Heath turned his head and spoke out of the corner of his mouth.
“Kaspar Kenting’s body has been found in the East River, around 150th Street. The report came in right after Snitkin got back to Headquarters. He’s got all the details... I thought I’d better not say anything about it up at the Kentings’ place with that snoopy butler hanging around.”
Markham did not speak for a few seconds. Then he asked:
“Is that all you know, Sergeant?”
“My God, Chief!” Heath exclaimed. “Ain’t that enough?” And he settled down in the narrow, cramped quarters of his seat.
Again there was silence in the cab. Though I could not see Markham’s face, I could well imagine his mixed reactions to this disturbing piece of news.

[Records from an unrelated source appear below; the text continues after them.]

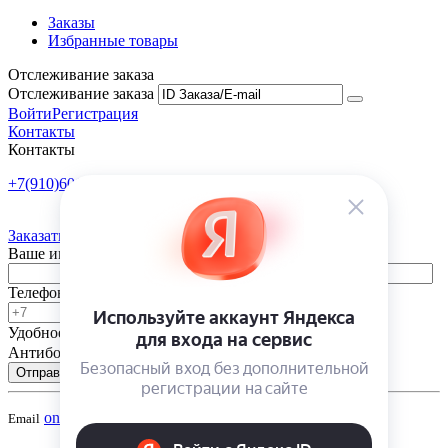
Заказы
Избранные товары
Отслеживание заказа
Отслеживание заказа
Войти
Регистрация
Контакты
Контакты
+7(910)601-10-10
Пн-Пт: 9:00-18:00
Заказать обратный звонок
Ваше имя
Телефон
Удобное время
-
Антибот
Отправить
onsad@onsad.ru
Email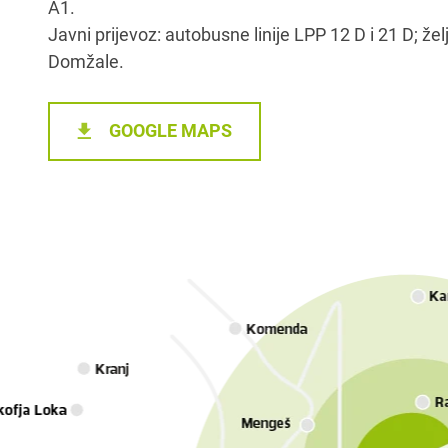
A1.
Javni prijevoz: autobusne linije LPP 12 D i 21 D; žel
Domžale.
GOOGLE MAPS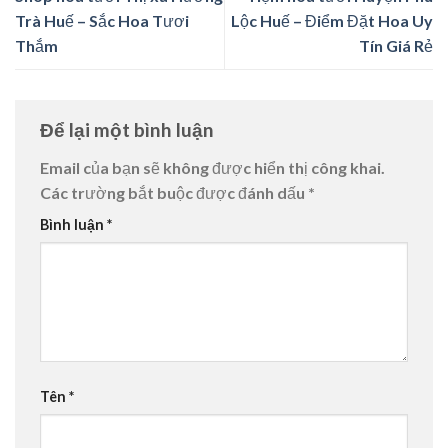
Trà Huế – Sắc Hoa Tươi
Lộc Huế – Điểm Đặt Hoa Uy
Thắm
Tín Giá Rẻ
Để lại một bình luận
Email của bạn sẽ không được hiển thị công khai.
Các trường bắt buộc được đánh dấu
*
Bình luận
*
Tên
*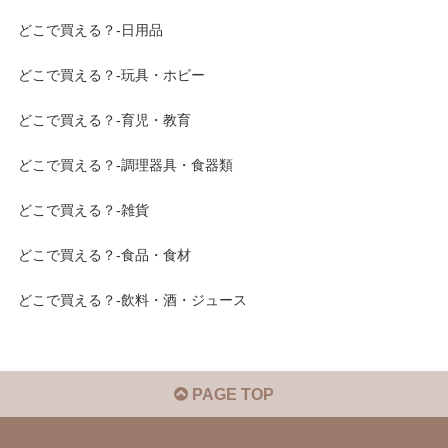
どこで買える？-日用品
どこで買える？-玩具・ホビー
どこで買える？-育児・教育
どこで買える？-調理器具・食器類
どこで買える？-雑貨
どこで買える？-食品・食材
どこで買える？-飲料・酒・ジュース
PAGE TOP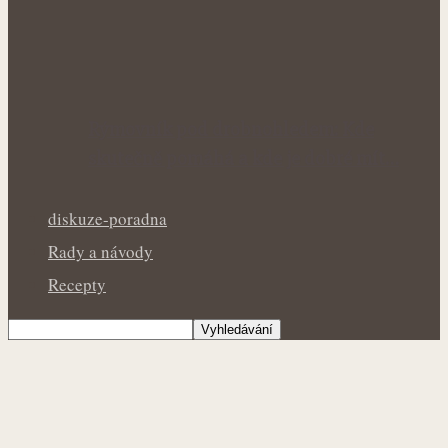
Rýmovník pod drobnohledem: Kde
skutečně pomáhá a kde je dobré mít…
diskuze-poradna
Rady a návody
Recepty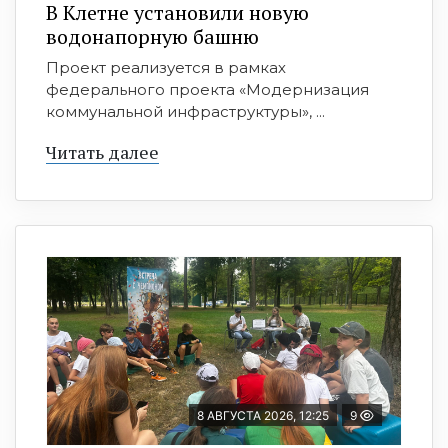
В Клетне установили новую
водонапорную башню
Проект реализуется в рамках
федерального проекта «Модернизация
коммунальной инфраструктуры», ...
Читать далее
8 АВГУСТА 2026, 12:25
9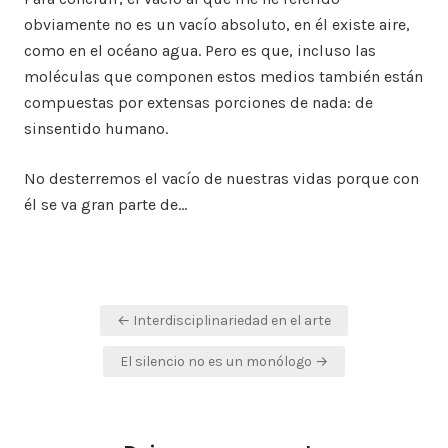
obviamente no es un vacío absoluto, en él existe aire,
como en el océano agua. Pero es que, incluso las
moléculas que componen estos medios también están
compuestas por extensas porciones de nada: de
sinsentido humano.
No desterremos el vacío de nuestras vidas porque con
él se va gran parte de…
Navegación
← Interdisciplinariedad en el arte
de
El silencio no es un monólogo →
entradas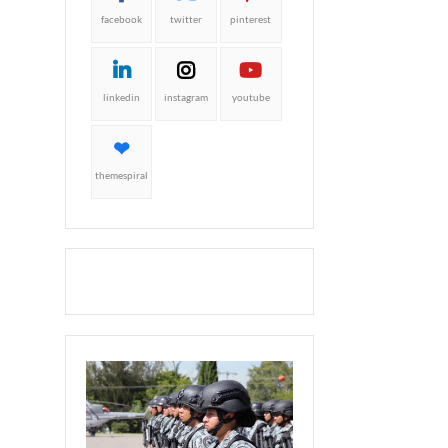
facebook
twitter
pinterest
linkedin
instagram
youtube
themespiral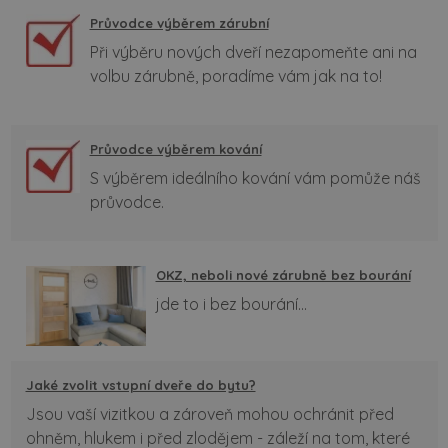
Průvodce výběrem zárubní
Při výběru nových dveří nezapomeňte ani na
volbu zárubně, poradíme vám jak na to!
Průvodce výběrem kování
S výběrem ideálního kování vám pomůže náš
průvodce.
OKZ, neboli nové zárubně bez bourání
jde to i bez bourání...
Jaké zvolit vstupní dveře do bytu?
Jsou vaší vizitkou a zároveň mohou ochránit před
ohněm, hlukem i před zlodějem - záleží na tom, které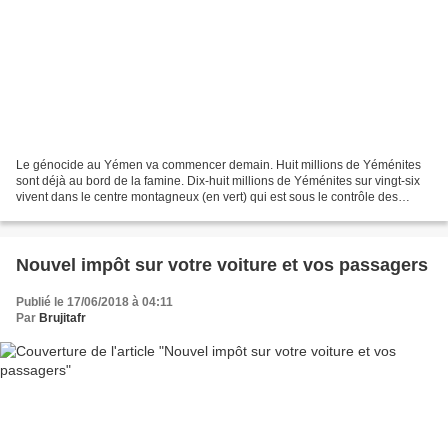
Le génocide au Yémen va commencer demain. Huit millions de Yéménites
sont déjà au bord de la famine. Dix-huit millions de Yéménites sur vingt-six
vivent dans le centre montagneux (en vert) qui est sous le contrôle des
Houthis et de leurs alliés. Ils sont...
Nouvel impôt sur votre voiture et vos passagers
Publié le 17/06/2018 à 04:11
Par
Brujitafr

“Then you were right, Vance,” he commented at length, in a strained, barely audible tone.
“The East River—eh?” Vance spoke quietly and without emotion. “Yes, it could easily be. Very distressin’...” He said no more; nor was there any further talk until we reached Vance’s apartment.
Snitkin was already waiting in the upper hallway, just outside the library. Heath merely grunted to him as he brushed by and picked up the telephone. He talked for five minutes or more, making innumerable reports relating to the night’s happenings and giving various instructions. When he had the routine police ball rolling he beckoned to Snitkin, and entered the library where Vance, Markham, and I were waiting.